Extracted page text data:
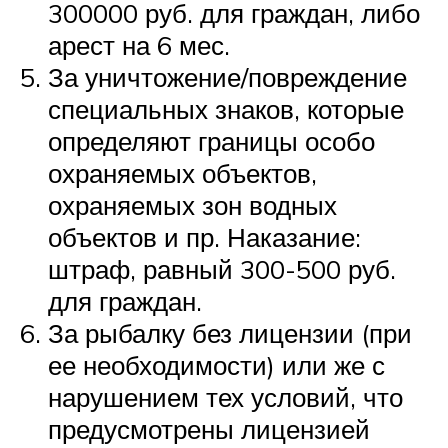
300000 руб. для граждан, либо
арест на 6 мес.
За уничтожение/повреждение
специальных знаков, которые
определяют границы особо
охраняемых объектов,
охраняемых зон водных
объектов и пр. Наказание:
штраф, равный 300-500 руб.
для граждан.
За рыбалку без лицензии (при
ее необходимости) или же с
нарушением тех условий, что
предусмотрены лицензией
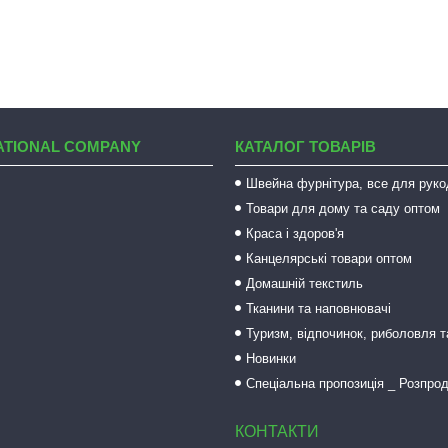
ATIONAL COMPANY
КАТАЛОГ ТОВАРІВ
Швейна фурнітура, все для руко
Товари для дому та саду оптом
Краса і здоров'я
Канцелярські товари оптом
Домашній текстиль
Тканини та наповнювачі
Туризм, відпочинок, риболовля 
Новинки
Спеціальна пропозиція _ Розпро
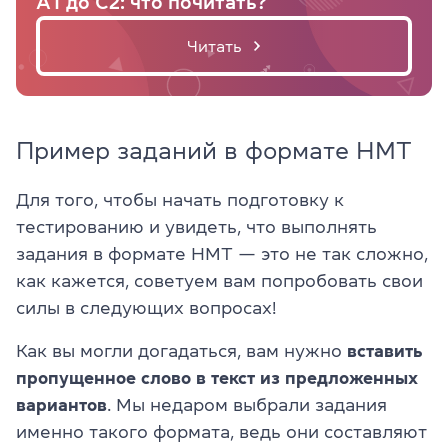
A1 до C2: что почитать?
Читать
Пример заданий в формате НМТ
Для того, чтобы начать подготовку к
тестированию и увидеть, что выполнять
задания в формате НМТ — это не так сложно,
как кажется, советуем вам попробовать свои
силы в следующих вопросах!
Как вы могли догадаться, вам нужно
вставить
пропущенное слово в текст из предложенных
вариантов
. Мы недаром выбрали задания
именно такого формата, ведь они составляют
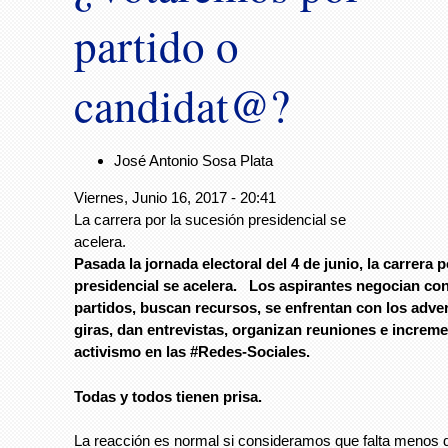
partido o
candidat@?
José Antonio Sosa Plata
Viernes, Junio 16, 2017 - 20:41
La carrera por la sucesión presidencial se
acelera.
Pasada la jornada electoral del 4 de junio, la carrera 
presidencial se acelera. Los aspirantes negocian co
partidos, buscan recursos, se enfrentan con los adve
giras, dan entrevistas, organizan reuniones e increm
activismo en las #Redes-Sociales.
Todas y todos tienen prisa.
La reacción es normal si consideramos que falta menos 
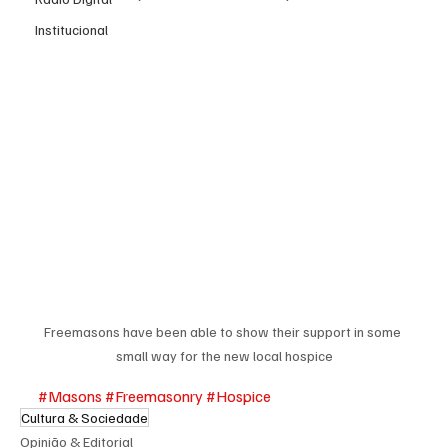
Institucional
Freemasons have been able to show their support in some 
small way for the new local hospice
#Masons
#Freemasonry
#Hospice
Cultura & Sociedade
Opinião & Editorial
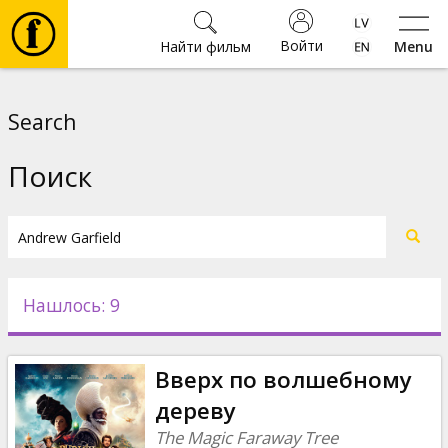
Войти
Найти фильм
Menu
Фильмы
Search
Билеты
Поиск
Культура
Мероприятия
Нашлось: 9
Новости
Вверх по волшебному
Подарки
дереву
The Magic Faraway Tree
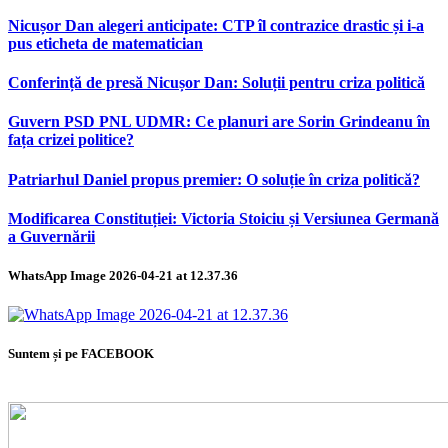
Nicușor Dan alegeri anticipate: CTP îl contrazice drastic și i-a
pus eticheta de matematician
Conferință de presă Nicușor Dan: Soluții pentru criza politică
Guvern PSD PNL UDMR: Ce planuri are Sorin Grindeanu în
fața crizei politice?
Patriarhul Daniel propus premier: O soluție în criza politică?
Modificarea Constituției: Victoria Stoiciu și Versiunea Germană
a Guvernării
WhatsApp Image 2026-04-21 at 12.37.36
Suntem și pe FACEBOOK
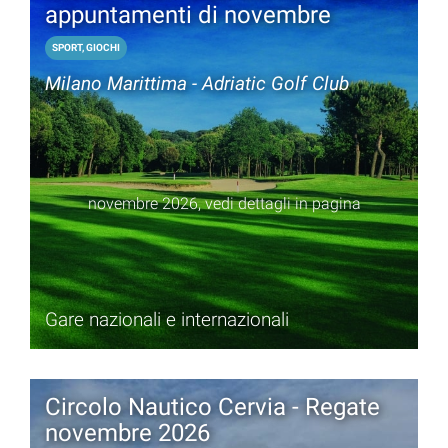
appuntamenti di novembre
SPORT, GIOCHI
Milano Marittima - Adriatic Golf Club
novembre 2026, vedi dettagli in pagina
Gare nazionali e internazionali
Circolo Nautico Cervia - Regate
novembre 2026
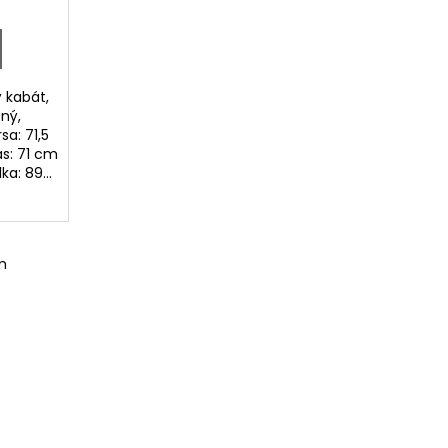
 kabát,
ený,
sa: 71,5
s: 71 cm
: 89...
m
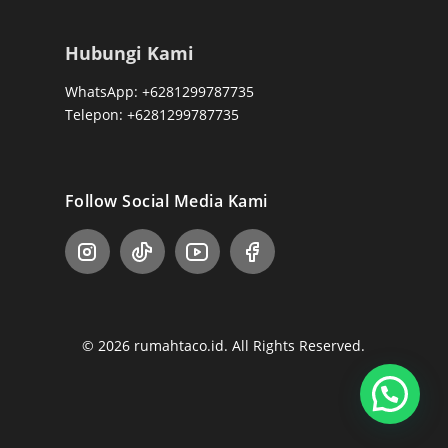
Hubungi Kami
WhatsApp: +6281299787735
Telepon: +6281299787735
Follow Social Media Kami
© 2026 rumahtaco.id. All Rights Reserved.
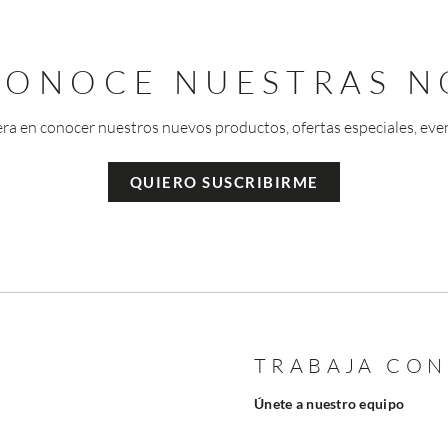
 CONOCE NUESTRAS N
era en conocer nuestros nuevos productos, ofertas especiales, eve
QUIERO SUSCRIBIRME
TRABAJA CO
Únete a nuestro equipo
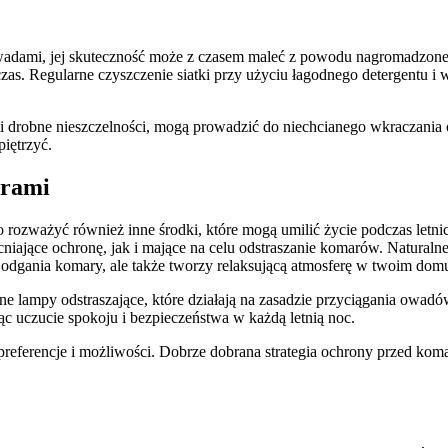
dami, jej skuteczność może z czasem maleć z powodu nagromadzonego 
 czas. Regularne czyszczenie siatki przy użyciu łagodnego detergentu 
mi drobne nieszczelności, mogą prowadzić do niechcianego wkraczania
piętrzyć.
arami
 rozważyć również inne środki, które mogą umilić życie podczas letnic
ące ochronę, jak i mające na celu odstraszanie komarów. Naturalne ol
o odgania komary, ale także tworzy relaksującą atmosferę w twoim dom
ne lampy odstraszające, które działają na zasadzie przyciągania owadów
c uczucie spokoju i bezpieczeństwa w każdą letnią noc.
referencje i możliwości. Dobrze dobrana strategia ochrony przed koma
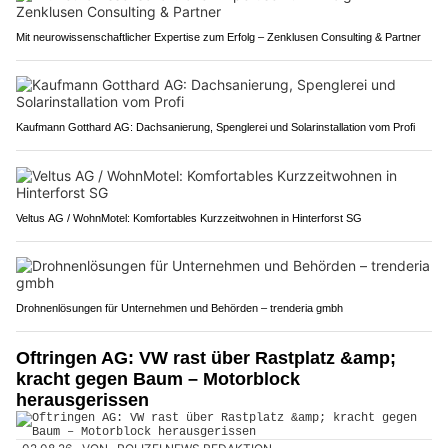
Mit neurowissenschaftlicher Expertise zum Erfolg – Zenklusen Consulting & Partner
Kaufmann Gotthard AG: Dachsanierung, Spenglerei und Solarinstallation vom Profi
Veltus AG / WohnMotel: Komfortables Kurzzeitwohnen in Hinterforst SG
Drohnenlösungen für Unternehmen und Behörden – trenderia gmbh
Oftringen AG: VW rast über Rastplatz &amp;
kracht gegen Baum – Motorblock
herausgerissen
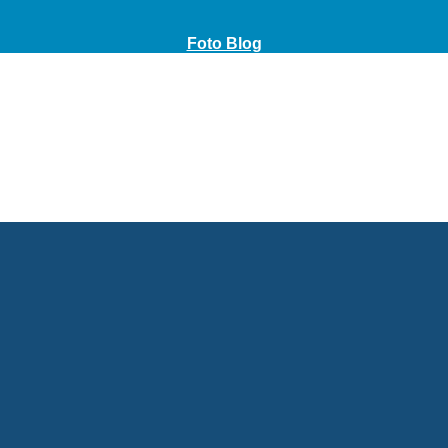
Foto Blog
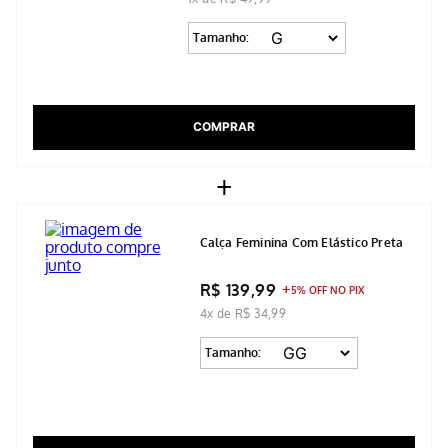
Tamanho:
COMPRAR
+
Calça Feminina Com Elástico Preta
R$ 139,99
5% OFF NO PIX
4x de R$ 34,99
Tamanho:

--- Assigned task ---
Leave the pictures aside and give every entry above again word for word.

--- Solution ---
300000 руб. для граждан, либо
арест на 6 мес.
За уничтожение/повреждение
специальных знаков, которые
определяют границы особо
охраняемых объектов,
охраняемых зон водных
объектов и пр. Наказание:
штраф, равный 300-500 руб.
для граждан.
За рыбалку без лицензии (при
ее необходимости) или же с
нарушением тех условий, что
предусмотрены лицензией
ATIONAL COMPANY
КАТАЛОГ ТОВАРІВ
Швейна фурнітура, все для руко
Товари для дому та саду оптом
Краса і здоров'я
Канцелярські товари оптом
Домашній текстиль
Тканини та наповнювачі
Туризм, відпочинок, риболовля 
Новинки
Спеціальна пропозиція _ Розпро
A1 до C2: что почитать?
Читать
Пример заданий в формате НМТ
Для того, чтобы начать подготовку к
тестированию и увидеть, что выполнять
задания в формате НМТ — это не так сложно,
как кажется, советуем вам попробовать свои
силы в следующих вопросах!
Как вы могли догадаться, вам нужно
вставить
пропущенное слово в текст из предложенных
вариантов
. Мы недаром выбрали задания
именно такого формата, ведь они составляют
partido o
candidat@?
José Antonio Sosa Plata
Viernes, Junio 16, 2017 - 20:41
La carrera por la sucesión presidencial se
acelera.
Pasada la jornada electoral del 4 de junio, la carrera 
presidencial se acelera. Los aspirantes negocian co
partidos, buscan recursos, se enfrentan con los adve
giras, dan entrevistas, organizan reuniones e increm
activismo en las #Redes-Sociales.
Todas y todos tienen prisa.
La reacción es normal si consideramos que falta menos 
Institucional
Freemasons have been able to show their support in some 
small way for the new local hospice
#Masons
#Freemasonry
#Hospice
Cultura & Sociedade
Opinião & Editorial
Войти
Найти фильм
Menu
Фильмы
Search
Билеты
Поиск
Культура
Мероприятия
Нашлось: 9
Новости
Вверх по волшебному
Подарки
дереву
The Magic Faraway Tree
Nicușor Dan alegeri anticipate: CTP îl contrazice drastic și i-a
pus eticheta de matematician
Conferință de presă Nicușor Dan: Soluții pentru criza politică
Guvern PSD PNL UDMR: Ce planuri are Sorin Grindeanu în
fața crizei politice?
Patriarhul Daniel propus premier: O soluție în criza politică?
Modificarea Constituției: Victoria Stoiciu și Versiunea Germană
a Guvernării
WhatsApp Image 2026-04-21 at 12.37.36
Suntem și pe FACEBOOK
appuntamenti di novembre
SPORT, GIOCHI
Milano Marittima - Adriatic Golf Club
novembre 2026, vedi dettagli in pagina
Gare nazionali e internazionali
Circolo Nautico Cervia - Regate
novembre 2026
 kabát,
ený,
sa: 71,5
s: 71 cm
: 89...
m
Hubungi Kami
WhatsApp: +6281299787735
Telepon: +6281299787735
Follow Social Media Kami
© 2026 rumahtaco.id. All Rights Reserved.
 CONOCE NUESTRAS N
era en conocer nuestros nuevos productos, ofertas especiales, eve
QUIERO SUSCRIBIRME
TRABAJA CO
Únete a nuestro equipo
dami, jej skuteczność może z czasem maleć z powodu nagromadzonego 
 czas. Regularne czyszczenie siatki przy użyciu łagodnego detergentu 
mi drobne nieszczelności, mogą prowadzić do niechcianego wkraczania
piętrzyć.
arami
 rozważyć również inne środki, które mogą umilić życie podczas letnic
ące ochronę, jak i mające na celu odstraszanie komarów. Naturalne ol
o odgania komary, ale także tworzy relaksującą atmosferę w twoim dom
ne lampy odstraszające, które działają na zasadzie przyciągania owadów
c uczucie spokoju i bezpieczeństwa w każdą letnią noc.
referencje i możliwości. Dobrze dobrana strategia ochrony przed koma
Mit neurowissenschaftlicher Expertise zum Erfolg – Zenklusen Consulting & Partner
Kaufmann Gotthard AG: Dachsanierung, Spenglerei und Solarinstallation vom Profi
Veltus AG / WohnMotel: Komfortables Kurzzeitwohnen in Hinterforst SG
Drohnenlösungen für Unternehmen und Behörden – trenderia gmbh
Oftringen AG: VW rast über Rastplatz &amp;
kracht gegen Baum – Motorblock
herausgerissen
Foto Blog
Tamanho:
COMPRAR
+
Calça Feminina Com Elástico Preta
R$ 139,99
5% OFF NO PIX
4x de R$ 34,99
Tamanho:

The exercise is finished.